As they say in England, ‘After the Lord Mayor’s Show.’

And, whilst Woods himself is far from perfect, a flawed man by his own admission, he’s a paragon of virtue compared to his immediate Masters successor, but then if things really do happen for a reason, then the 84th Masters – and the United States of America – got the champion they both deserved.

Hopefully, with a COVID vaccine ready to roll – ironically, a case of positive, medical drug use for the ethical purpose they are designed for – the worst of a global pandemic that has shaken the world in general and sport in particular to its very foundations will be past and a degree of normality can follow.
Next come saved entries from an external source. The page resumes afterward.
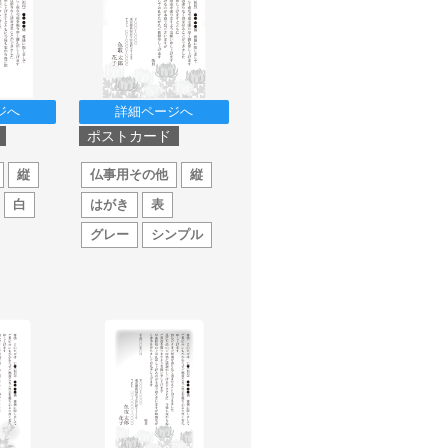
ジへ
詳細ページへ
ポストカード
縦
仏事用その他
縦
白
はがき
表
グレー
シンプル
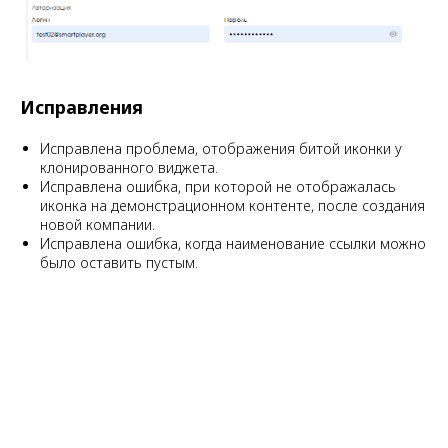
Исправления
Исправлена проблема, отображения битой иконки у
клонированного виджета.
Исправлена ошибка, при которой не отображалась
иконка на демонстрационном контенте, после создания
новой компании.
Исправлена ошибка, когда наименование ссылки можно
было оставить пустым.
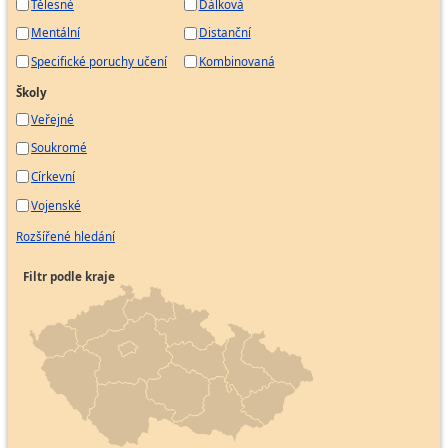
Tělesné
Dálková
Mentální
Distanční
Specifické poruchy učení
Kombinovaná
Školy
Veřejné
Soukromé
Církevní
Vojenské
Rozšířené hledání
Filtr podle kraje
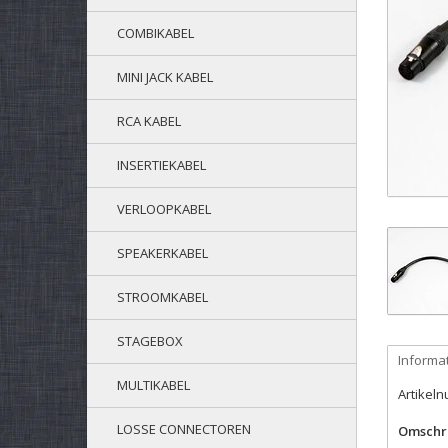
COMBIKABEL
MINI JACK KABEL
RCA KABEL
INSERTIEKABEL
VERLOOPKABEL
SPEAKERKABEL
STROOMKABEL
STAGEBOX
Informa
MULTIKABEL
Artikel
LOSSE CONNECTOREN
Omschri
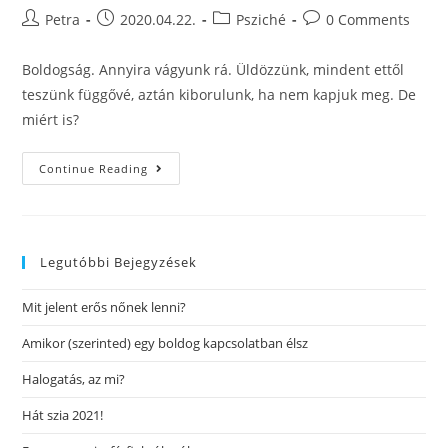
Petra
2020.04.22.
Psziché
0 Comments
Boldogság. Annyira vágyunk rá. Üldözzünk, mindent ettől
teszünk függővé, aztán kiborulunk, ha nem kapjuk meg. De
miért is?
Continue Reading
Legutóbbi Bejegyzések
Mit jelent erős nőnek lenni?
Amikor (szerinted) egy boldog kapcsolatban élsz
Halogatás, az mi?
Hát szia 2021!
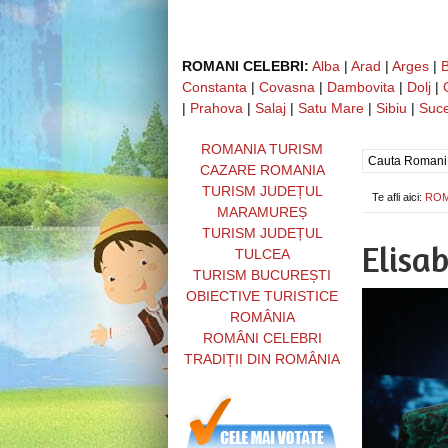
ROMANI CELEBRI:
Alba
|
Arad
|
Arges
|
Constanta
|
Covasna
|
Dambovita
|
Dolj
|
|
Prahova
|
Salaj
|
Satu Mare
|
Sibiu
|
Suc
ROMANIA TURISM
CAZARE ROMANIA
TURISM JUDEȚUL
Te afli aici:
ROM
MARAMUREȘ
TURISM JUDEȚUL
Elisa
TULCEA
TURISM BUCUREȘTI
OBIECTIVE TURISTICE
ROMÂNIA
ROMÂNI CELEBRI
TRADIȚII DIN ROMÂNIA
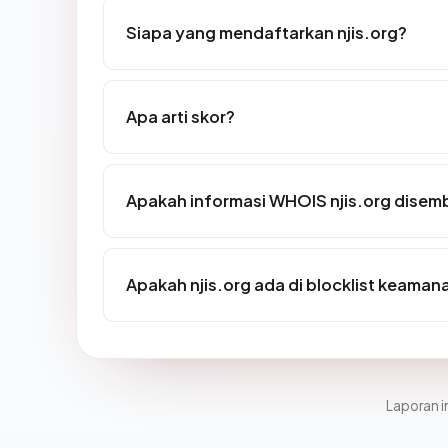
Siapa yang mendaftarkan njis.org?
Apa arti skor?
Apakah informasi WHOIS njis.org disem
Apakah njis.org ada di blocklist keaman
Laporan in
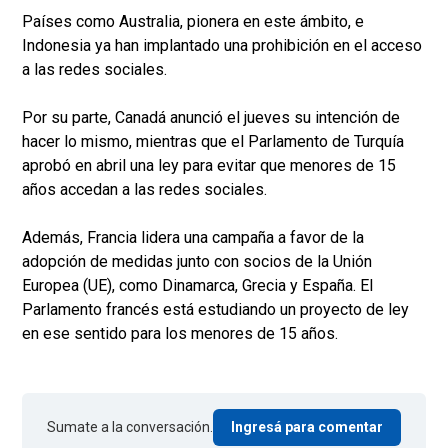
Países como Australia, pionera en este ámbito, e
Indonesia ya han implantado una prohibición en el acceso
a las redes sociales.
Por su parte, Canadá anunció el jueves su intención de
hacer lo mismo, mientras que el Parlamento de Turquía
aprobó en abril una ley para evitar que menores de 15
años accedan a las redes sociales.
Además, Francia lidera una campaña a favor de la
adopción de medidas junto con socios de la Unión
Europea (UE), como Dinamarca, Grecia y España. El
Parlamento francés está estudiando un proyecto de ley
en ese sentido para los menores de 15 años.
Sumate a la conversación.
Ingresá para comentar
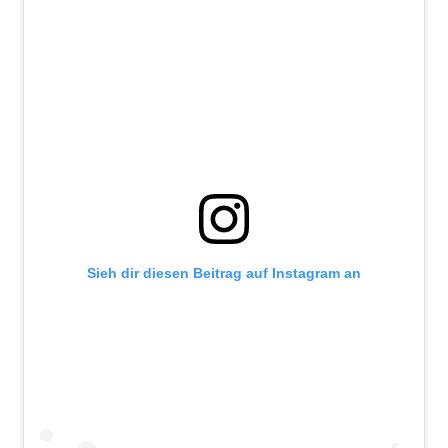
Sieh dir diesen Beitrag auf Instagram an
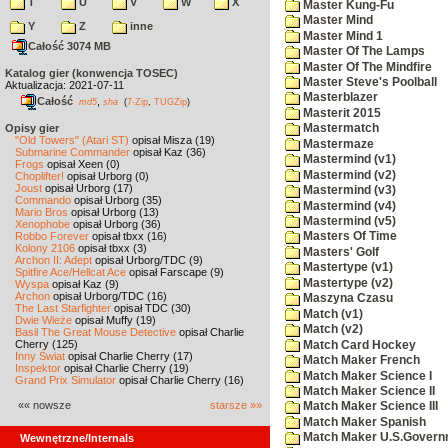
T
U
V
W
X
Master Kung-Fu
Master Mind
Y
Z
inne
Master Mind 1
Całość 3074 MB
Master Of The Lamps
Master Of The Mindfire
Katalog gier (konwencja TOSEC)
Master Steve's Poolball
Aktualizacja: 2021-07-11
Masterblazer
Całość
,
md5
sha
(
7-Zip
,
TUGZip
)
Masterit 2015
Opisy gier
Mastermatch
"Old Towers" (Atari ST)
opisał Misza (19)
Mastermaze
Submarine Commander
opisał Kaz (36)
Mastermind (v1)
Frogs
opisał Xeen (0)
Mastermind (v2)
Choplifter!
opisał Urborg (0)
Joust
opisał Urborg (17)
Mastermind (v3)
Commando
opisał Urborg (35)
Mastermind (v4)
Mario Bros
opisał Urborg (13)
Mastermind (v5)
Xenophobe
opisał Urborg (36)
Robbo Forever
opisał tbxx (16)
Masters Of Time
Kolony 2106
opisał tbxx (3)
Masters' Golf
Archon II: Adept
opisał Urborg/TDC (9)
Mastertype (v1)
Spitfire Ace/Hellcat Ace
opisał Farscape (9)
Mastertype (v2)
Wyspa
opisał Kaz (9)
Archon
opisał Urborg/TDC (16)
Maszyna Czasu
The Last Starfighter
opisał TDC (30)
Match (v1)
Dwie Wieże
opisał Muffy (19)
Match (v2)
Basil The Great Mouse Detective
opisał Charlie
Cherry (125)
Match Card Hockey
Inny Świat
opisał Charlie Cherry (17)
Match Maker French
Inspektor
opisał Charlie Cherry (19)
Match Maker Science I
Grand Prix Simulator
opisał Charlie Cherry (16)
Match Maker Science II
«« nowsze
starsze »»
Match Maker Science III
Match Maker Spanish
Match Maker U.S.Govern
Wewnętrzne/Internals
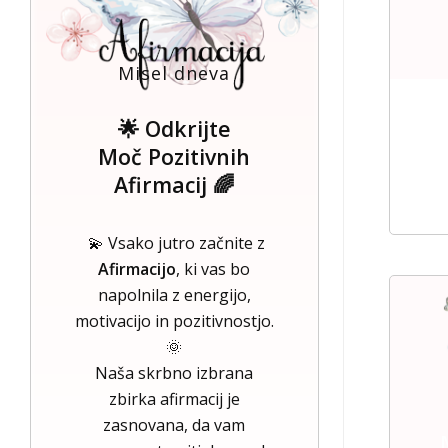
Misel dneva
🌟 Odkrijte
Moč Pozitivnih
Afirmacij 🌈
💫 Vsako jutro začnite z
Afirmacijo
, ki vas bo
napolnila z energijo,
motivacijo in pozitivnostjo.
🌞
Naša skrbno izbrana
zbirka afirmacij je
zasnovana, da vam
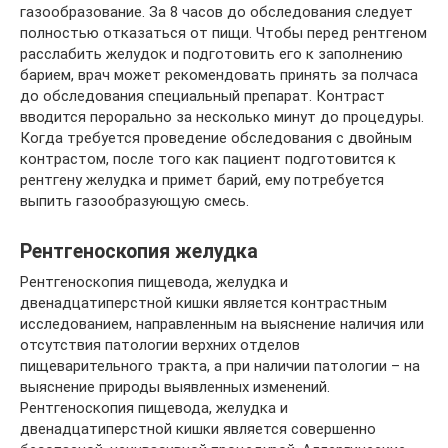
газообразование. За 8 часов до обследования следует
полностью отказаться от пищи. Чтобы перед рентгеном
расслабить желудок и подготовить его к заполнению
барием, врач может рекомендовать принять за полчаса
до обследования специальный препарат. Контраст
вводится перорально за несколько минут до процедуры.
Когда требуется проведение обследования с двойным
контрастом, после того как пациент подготовится к
рентгену желудка и примет барий, ему потребуется
выпить газообразующую смесь.
Рентгеноскопия желудка
Рентгеноскопия пищевода, желудка и
двенадцатиперстной кишки является контрастным
исследованием, направленным на выяснение наличия или
отсутствия патологии верхних отделов
пищеварительного тракта, а при наличии патологии – на
выяснение природы выявленных изменений.
Рентгеноскопия пищевода, желудка и
двенадцатиперстной кишки является совершенно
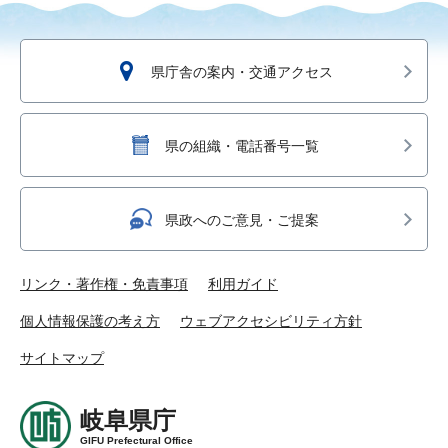
県庁舎の案内・交通アクセス
県の組織・電話番号一覧
県政へのご意見・ご提案
リンク・著作権・免責事項
利用ガイド
個人情報保護の考え方
ウェブアクセシビリティ方針
サイトマップ
岐阜県庁
GIFU Prefectural Office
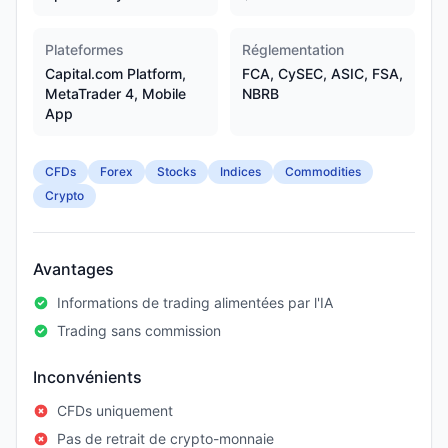
Plateformes
Réglementation
Capital.com Platform,
FCA, CySEC, ASIC, FSA,
MetaTrader 4, Mobile
NBRB
App
CFDs
Forex
Stocks
Indices
Commodities
Crypto
Avantages
Informations de trading alimentées par l'IA
Trading sans commission
Inconvénients
CFDs uniquement
Pas de retrait de crypto-monnaie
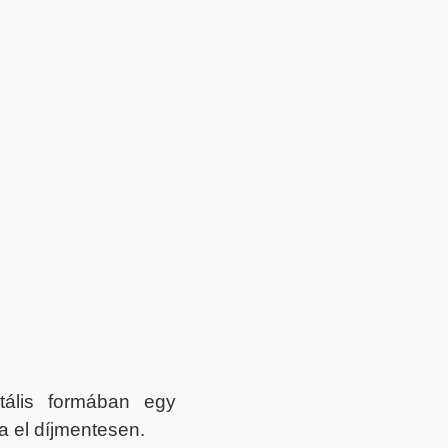
itális formában egy
a el díjmentesen.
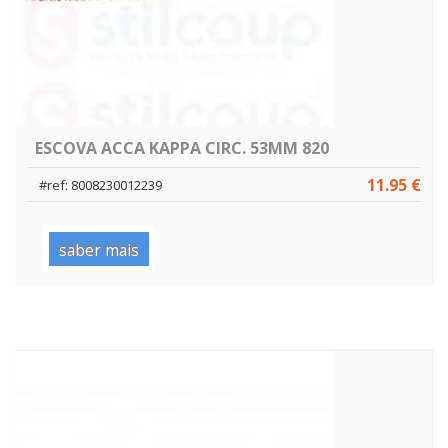
ESCOVA ACCA KAPPA CIRC. 53MM 820
11.95 €
#ref: 8008230012239
saber mais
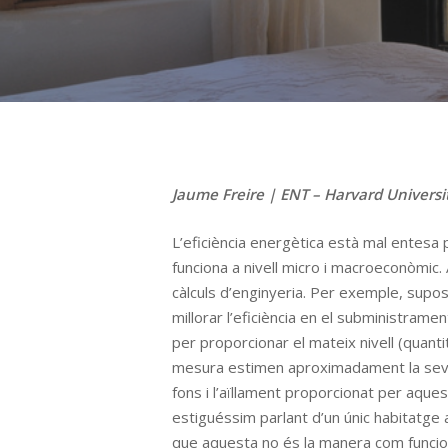
Hit enter to search or ESC to close
Jaume Freire | ENT – Harvard Universi
L’eficiència energètica està mal entesa p
funciona a nivell micro i macroeconòmic. A
càlculs d’enginyeria. Per exemple, supose
millorar l’eficiència en el subministram
per proporcionar el mateix nivell (quanti
mesura estimen aproximadament la seva e
fons i l’aïllament proporcionat per aque
estiguéssim parlant d’un únic habitatge a
que aquesta no és la manera com funcio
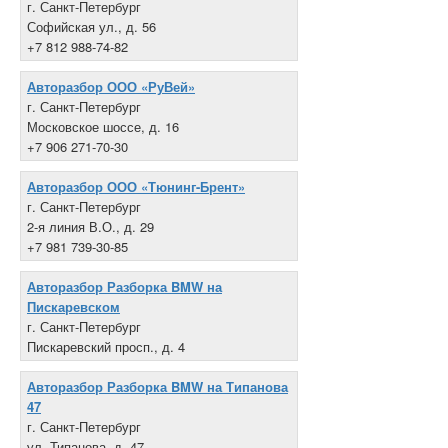
г. Санкт-Петербург
Софийская ул., д. 56
+7 812 988-74-82
Авторазбор ООО «РуВей»
г. Санкт-Петербург
Московское шоссе, д. 16
+7 906 271-70-30
Авторазбор ООО «Тюнинг-Брент»
г. Санкт-Петербург
2-я линия В.О., д. 29
+7 981 739-30-85
Авторазбор Разборка BMW на
Пискаревском
г. Санкт-Петербург
Пискаревский просп., д. 4
+7 812 225-28-00
Авторазбор Разборка BMW на Типанова
47
г. Санкт-Петербург
ул. Типанова, д. 47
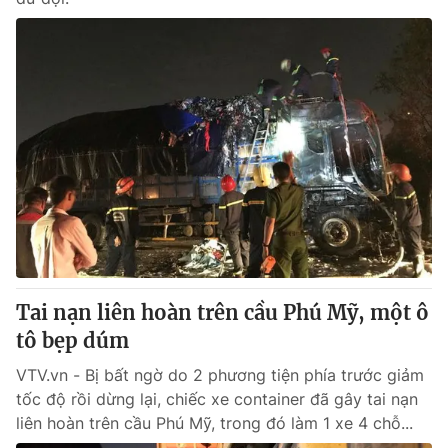
Tai nạn liên hoàn trên cầu Phú Mỹ, một ô
tô bẹp dúm
VTV.vn - Bị bất ngờ do 2 phương tiện phía trước giảm
tốc độ rồi dừng lại, chiếc xe container đã gây tai nạn
liên hoàn trên cầu Phú Mỹ, trong đó làm 1 xe 4 chỗ...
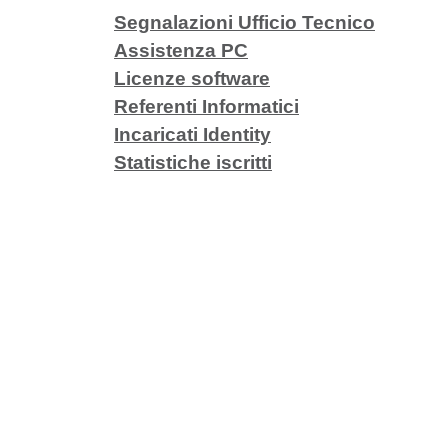
Contenuto
Segnalazioni Ufficio Tecnico
Assistenza PC
Licenze software
Referenti Informatici
Incaricati Identity
Statistiche iscritti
And, fingers crossed, the rancorous political and social divisions brought about by the 59th US Presidential election, which has convulsed the country will have subsided by April next year and the Masters can go ahead with all its pomp and ceremony.

Meanwhile, the 84th Masters, uniquely – and uncomfortably – staged late in the calendar year between the dual distractions of a public health emergency and an acrimonious ballot for America’s Commander in Chief, is, for Bunker Mentality at least, best forgotten, first for its relative irrelevance in the context in which it took place and, secondly, because, like it or not, it produced an illegitimate champion who, had golf adhered to the WADA rules, would have been ineligible to play in the first place.

2020 had already been a difficult year in very many ways, for life in general and golf in particular, ending – rather than beginning – with an out of place Masters, mixed-up as it was with external factors it could neither control nor ignore perhaps reflecting the uneasy backdrop against which it took place; add-in for good measure a discredited champion with multiple doping violations and who in most sports would have long since been banned for life and this was as close as it gets to a Masters Disaster.